What to do:
Every picture should be left out, but the lines below must be repeated exactly.

Collected data:
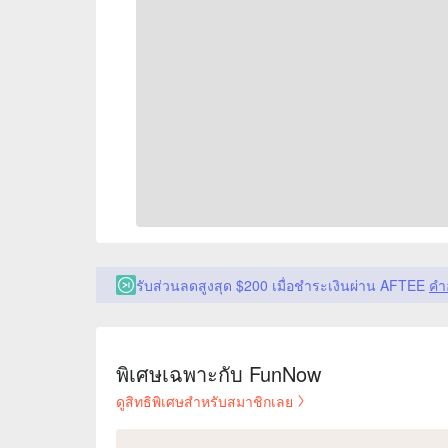
รับส่วนลดสูงสุด $200 เมื่อชำระเงินผ่าน AFTEE
คำ
พิเศษเฉพาะกับ FunNow
ดูสิทธิพิเศษสำหรับสมาชิกเลย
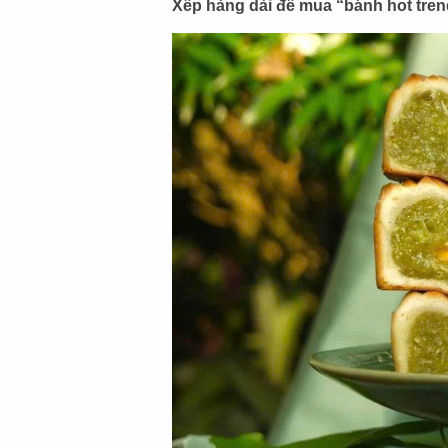
Xếp hàng dài để mua “bánh hot tren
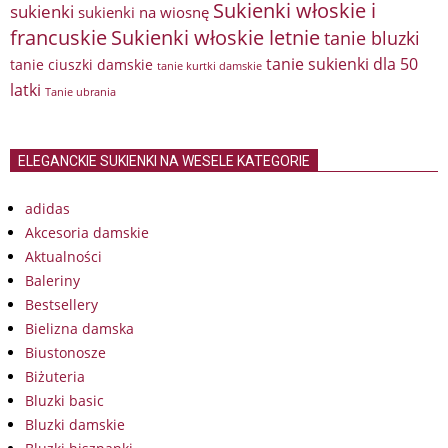
Sukienki włoskie i
sukienki
sukienki na wiosnę
francuskie
Sukienki włoskie letnie
tanie bluzki
tanie sukienki dla 50
tanie ciuszki damskie
tanie kurtki damskie
latki
Tanie ubrania
ELEGANCKIE SUKIENKI NA WESELE KATEGORIE
adidas
Akcesoria damskie
Aktualności
Baleriny
Bestsellery
Bielizna damska
Biustonosze
Biżuteria
Bluzki basic
Bluzki damskie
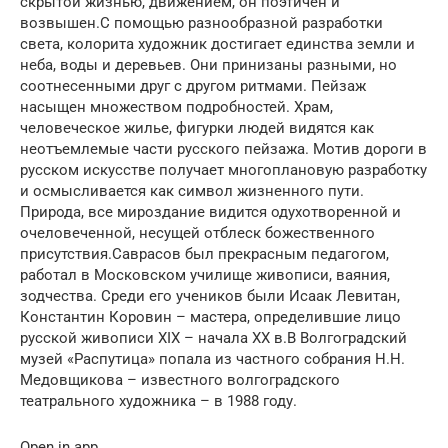
скрытой жизнью, движением, он поэтичен и
возвышен.С помощью разнообразной разработки
света, колорита художник достигает единства земли и
неба, воды и деревьев. Они принизаны разными, но
соотнесенными друг с другом ритмами. Пейзаж
насыщен множеством подробностей. Храм,
человеческое жилье, фигурки людей видятся как
неотъемлемые части русского пейзажа. Мотив дороги в
русском искусстве получает многоплановую разработку
и осмысливается как символ жизненного пути.
Природа, все мироздание видится одухотворенной и
очеловеченной, несущей отблеск божественного
присутствия.Саврасов был прекрасным педагогом,
работал в Московском училище живописи, ваяния,
зодчества. Среди его учеников были Исаак Левитан,
Константин Коровин – мастера, определившие лицо
русской живописи XIX – начала XX в.В Волгоградский
музей «Распутица» попала из частного собрания Н.Н.
Медовщикова – известного волгоградского
театрального художника – в 1988 году.
Open in app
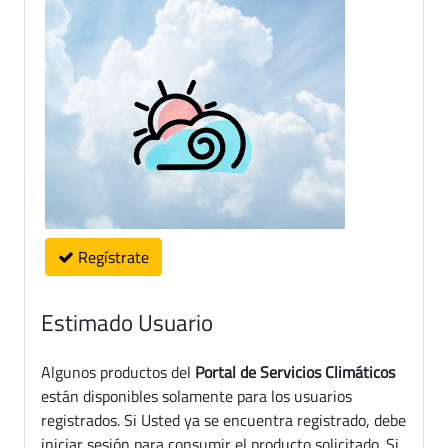
Regístrate
Estimado Usuario
Algunos productos del
Portal de Servicios Climáticos
están disponibles solamente para los usuarios
registrados. Si Usted ya se encuentra registrado, debe
iniciar sesión para consumir el producto solicitado. Si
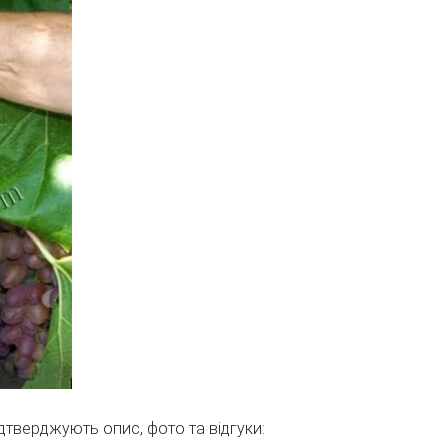
ідтверджують опис, фото та відгуки:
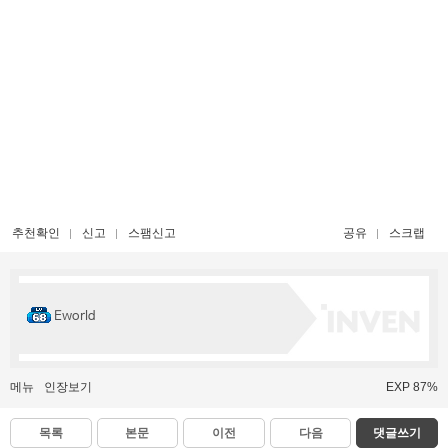
추천확인
신고
스팸신고
공유
스크랩
Eworld
메뉴
인장보기
EXP 87%
목록
본문
이전
다음
댓글쓰기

Answer area:
รับส่วนลดสูงสุด $200 เมื่อชำระเงินผ่าน AFTEE
คำ
พิเศษเฉพาะกับ FunNow
ดูสิทธิพิเศษสำหรับสมาชิกเลย
Xếp hàng dài để mua “bánh hot tren
Sukienki włoskie i
sukienki
sukienki na wiosnę
francuskie
Sukienki włoskie letnie
tanie bluzki
tanie sukienki dla 50
tanie ciuszki damskie
tanie kurtki damskie
latki
Tanie ubrania
ELEGANCKIE SUKIENKI NA WESELE KATEGORIE
adidas
Akcesoria damskie
Aktualności
Baleriny
Bestsellery
Bielizna damska
Biustonosze
Biżuteria
Bluzki basic
Bluzki damskie
скрытой жизнью, движением, он поэтичен и
возвышен.С помощью разнообразной разработки
света, колорита художник достигает единства земли и
неба, воды и деревьев. Они принизаны разными, но
соотнесенными друг с другом ритмами. Пейзаж
насыщен множеством подробностей. Храм,
человеческое жилье, фигурки людей видятся как
неотъемлемые части русского пейзажа. Мотив дороги в
русском искусстве получает многоплановую разработку
и осмысливается как символ жизненного пути.
Природа, все мироздание видится одухотворенной и
очеловеченной, несущей отблеск божественного
присутствия.Саврасов был прекрасным педагогом,
работал в Московском училище живописи, ваяния,
зодчества. Среди его учеников были Исаак Левитан,
Константин Коровин – мастера, определившие лицо
русской живописи XIX – начала XX в.В Волгоградский
музей «Распутица» попала из частного собрания Н.Н.
Медовщикова – известного волгоградского
театрального художника – в 1988 году.
Open in app
Regístrate
Estimado Usuario
Algunos productos del
Portal de Servicios Climáticos
están disponibles solamente para los usuarios
registrados. Si Usted ya se encuentra registrado, debe
iniciar sesión para consumir el producto solicitado. Si
ідтверджують опис, фото та відгуки:
추천확인
신고
스팸신고
공유
스크랩
Eworld
메뉴
인장보기
EXP 87%
목록
본문
이전
다음
댓글쓰기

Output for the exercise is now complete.